Le jour où j’ai acheté une maison

Il y a 6 mois aujourd’hui, j’étais chez le notaire pour finaliser l’achat et récupérer les clés de ma maison.

J’ai encore un peu de mal à réaliser que j’ai acheté une maison à Chartres : je m’étais toujours dit que si je devais acheter ce serait au Portugal. L’idée m’était déjà venue avant d’emménager à Chartres, mais j’avais fini par l’abandonner face aux avantages de la location (et aux difficultés que posaient les banques). Je me faisais régulièrement la réflexion que je n’avais aucune envie, ni intérêt à acheter. Et finalement, me voilà propriétaire.

Au début je voulais juste déménager pour un appartement avec balcon, mais le Covid étant passé par là, la demande était forte, l’offre faible et les prix bien plus élevés qu’avant. Après calculs et réflexion, acheter était beaucoup plus intéressant que louer.

C’est ainsi que depuis 6 mois, je suis officiellement propriétaire d’une adorable petite maison de ville à Chartres.

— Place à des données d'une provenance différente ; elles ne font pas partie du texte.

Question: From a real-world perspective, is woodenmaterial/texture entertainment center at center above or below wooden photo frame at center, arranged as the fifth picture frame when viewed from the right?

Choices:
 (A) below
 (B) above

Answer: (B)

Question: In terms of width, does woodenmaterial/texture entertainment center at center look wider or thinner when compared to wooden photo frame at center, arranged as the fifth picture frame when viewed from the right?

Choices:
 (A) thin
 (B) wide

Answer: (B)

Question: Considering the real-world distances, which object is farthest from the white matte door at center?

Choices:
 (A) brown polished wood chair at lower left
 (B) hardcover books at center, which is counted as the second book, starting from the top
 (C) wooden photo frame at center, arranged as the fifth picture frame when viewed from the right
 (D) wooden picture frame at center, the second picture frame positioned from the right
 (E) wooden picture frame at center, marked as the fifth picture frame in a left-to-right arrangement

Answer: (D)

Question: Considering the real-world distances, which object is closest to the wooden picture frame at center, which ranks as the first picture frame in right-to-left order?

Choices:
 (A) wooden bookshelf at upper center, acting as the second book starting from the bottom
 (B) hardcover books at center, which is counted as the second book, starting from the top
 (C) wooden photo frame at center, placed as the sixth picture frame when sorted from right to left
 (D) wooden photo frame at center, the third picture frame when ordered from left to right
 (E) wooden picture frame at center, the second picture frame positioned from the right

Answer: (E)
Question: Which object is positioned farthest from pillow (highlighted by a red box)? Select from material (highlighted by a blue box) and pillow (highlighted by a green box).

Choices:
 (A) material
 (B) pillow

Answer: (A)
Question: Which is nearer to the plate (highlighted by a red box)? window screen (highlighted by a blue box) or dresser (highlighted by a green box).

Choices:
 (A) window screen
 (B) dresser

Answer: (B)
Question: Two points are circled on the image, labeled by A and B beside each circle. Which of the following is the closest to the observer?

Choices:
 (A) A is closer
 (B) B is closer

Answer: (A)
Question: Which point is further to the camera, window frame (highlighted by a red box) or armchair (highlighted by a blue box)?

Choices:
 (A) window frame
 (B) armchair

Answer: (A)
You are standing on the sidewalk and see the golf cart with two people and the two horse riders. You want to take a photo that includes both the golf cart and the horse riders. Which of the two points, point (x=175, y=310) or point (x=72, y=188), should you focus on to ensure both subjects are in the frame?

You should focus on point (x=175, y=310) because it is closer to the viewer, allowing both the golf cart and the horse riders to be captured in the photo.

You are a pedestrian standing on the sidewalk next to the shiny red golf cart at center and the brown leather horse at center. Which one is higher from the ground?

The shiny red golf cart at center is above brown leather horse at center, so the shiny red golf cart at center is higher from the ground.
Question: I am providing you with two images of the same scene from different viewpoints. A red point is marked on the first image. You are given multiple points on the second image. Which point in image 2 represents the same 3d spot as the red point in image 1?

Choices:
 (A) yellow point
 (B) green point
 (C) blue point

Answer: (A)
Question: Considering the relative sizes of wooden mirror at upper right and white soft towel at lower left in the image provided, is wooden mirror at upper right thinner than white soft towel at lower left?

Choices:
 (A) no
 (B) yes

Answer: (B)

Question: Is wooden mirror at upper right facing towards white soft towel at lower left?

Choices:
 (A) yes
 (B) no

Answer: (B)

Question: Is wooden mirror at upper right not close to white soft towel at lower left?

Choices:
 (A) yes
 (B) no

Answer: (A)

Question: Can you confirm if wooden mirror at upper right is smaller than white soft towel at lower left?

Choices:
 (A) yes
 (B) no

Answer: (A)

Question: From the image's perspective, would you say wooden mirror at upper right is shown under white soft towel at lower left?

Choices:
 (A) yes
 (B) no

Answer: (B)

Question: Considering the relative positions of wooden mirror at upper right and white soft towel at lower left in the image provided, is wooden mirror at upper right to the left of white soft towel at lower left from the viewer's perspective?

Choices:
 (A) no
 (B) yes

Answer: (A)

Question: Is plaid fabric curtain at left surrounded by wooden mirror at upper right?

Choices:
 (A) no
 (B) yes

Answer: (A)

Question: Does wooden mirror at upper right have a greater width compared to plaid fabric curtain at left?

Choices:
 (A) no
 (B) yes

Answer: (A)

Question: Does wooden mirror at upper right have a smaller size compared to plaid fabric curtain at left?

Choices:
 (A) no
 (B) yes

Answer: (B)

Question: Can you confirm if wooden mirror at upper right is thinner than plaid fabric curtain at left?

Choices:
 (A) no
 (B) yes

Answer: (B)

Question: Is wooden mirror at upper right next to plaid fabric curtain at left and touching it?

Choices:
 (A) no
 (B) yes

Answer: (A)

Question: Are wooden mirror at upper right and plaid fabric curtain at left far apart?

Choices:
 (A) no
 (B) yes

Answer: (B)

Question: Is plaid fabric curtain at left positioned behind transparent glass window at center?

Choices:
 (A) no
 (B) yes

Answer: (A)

Elle est l’opposée de ce que je cherchais au départ, mais elle a quelque chose que les autres maisons visitées n’avaient pas : je m’y suis sentie bien dès le départ

Je l’avais visitée seule mais n’avait pas donné suite : mes parents ne pouvaient pas venir à Chartres à ce moment-là et il fallait que j’y retourne avec eux pour que mon père me confirme si mes ajustements étaient faisables. Je me disais qu’elle partirait vite vu son prix et son emplacement – comme ça avait été le cas pour les autres. Je n’y ai plus vraiment repensé après coup. Et finalement, quelques semaines plus tard, alors que j’appelais pour une autre maison, l’agent immobilier m’a appris que cette maison était encore sur le marché.

C’était un signe : elle m’attendait.

Quand je me suis lancée dans le projet, je cherchais une maison non mitoyenne, avec trois chambres, une cuisine séparée et un grand jardin. J’en ai visité plusieurs qui correspondaient à mes critères et dans mon budget, mais elles avaient toutes un défaut majeur : soit il n’y avait pas de wc à l’étage, soit on entrait directement dans le séjour, soit l’escalier pour l’étage était au milieu du salon – trois points totalement rédhibitoires pour moi.

La maison est plus petite que ce que je cherchais, mais elle est bien agencée, avec un design so British : deux étages, pour deux espaces bien distincts et plusieurs petites pièces. Au premier étage on trouve deux grandes chambres, un bureau et la salle de bain. Le rez-de-chaussée est consacré à l’espace de vie, avec le salon et une cuisine semi-ouverte qui donne sur un coin salle à manger. La maison a un sous-sol total avec garage, auquel on accède directement par l’intérieur de la maison (tellement pratique en hiver !).

Et bien sûr, il y a un petit jardin à l’arrière, avec terrasse.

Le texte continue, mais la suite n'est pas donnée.